For Brett Stohlton, one of the organizers of the group Unite For Holladay, which collected signatures, the petition proved many Holladay residents’ willingness to “contribute to the community.”
In May, the Holladay City Council approved a proposal by Ivory Homes and Woodbury Corp. to build a mixed-use city center on the site of the old Cottonwood Mall, prompting Stohlton and others to start the petition.
The development plans include 775 apartments, with a maximum height of 90 feet, or seven stories. The plan also includes up to 210 total residential units, including 79 single-family homes, 22 units of brownstone-style homes, 39 units described as “Creekside Manor” homes, and up to 40 retail shops and restaurants.
Stohlton in June said the development would drop an uncharacteristically dense community in the heart of a “bedroom community that has more of a rural feel.”
“It’s been a lot of hard work over the last 45 days. Fortunately, we’ve had over 100 volunteers making great personal sacrifice to contribute to the community, to engage their neighbors and other residents of Holladay,” Stohlton said Thursday.
“And it’s fun at the end of that pathway to see an end result where we gathered close to 8,000 signatures from voters in Holladay, and that represents close to 50 percent of the voters in Holladay that participated in the last presidential election,” he said.
The signature requirement is at least 35 percent of the people who voted in the last presidential election.

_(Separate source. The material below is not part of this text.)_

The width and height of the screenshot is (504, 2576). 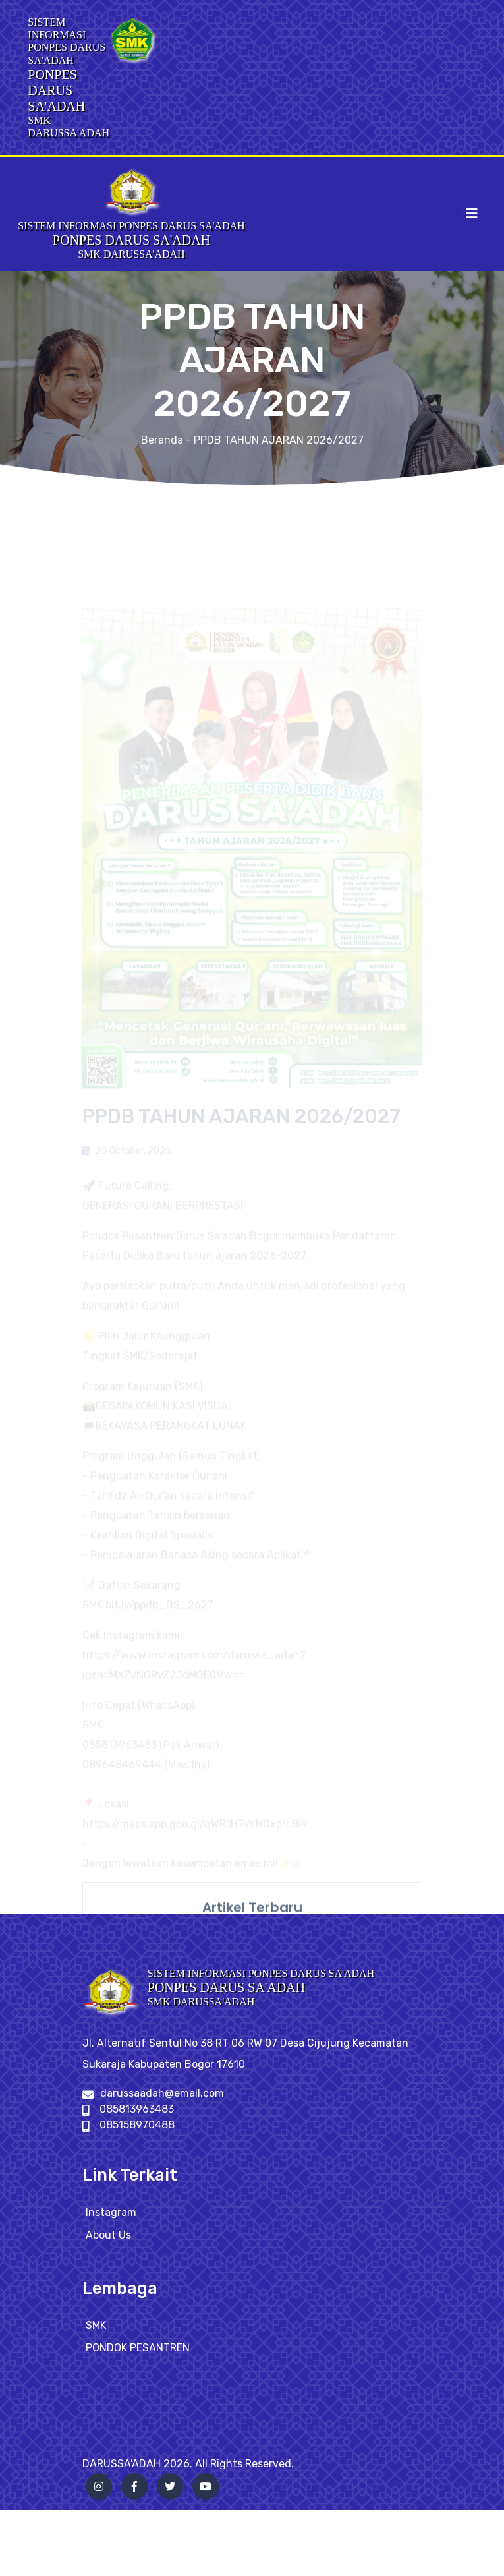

Stohlton said the group would continue to collect and turn in signatures until Friday, which is their deadline. They need 5,874 valid signatures. However, even if the county clerk’s office certifies the required number, a referendum for the development still might not be put up to voters.
In June, attorneys for Ivory Homes said they had sent a cease-and-desist letter to groups petitioning against the development, alleging the groups made false representations about the project and gathered signatures outside of polling locations, among other accusations.
Attorney Alan Sullivan, with the law firm Snell & Wilmer, said the issue wasn’t eligible to be placed on the ballot because the City Council hadn’t changed zoning laws to make way for the project.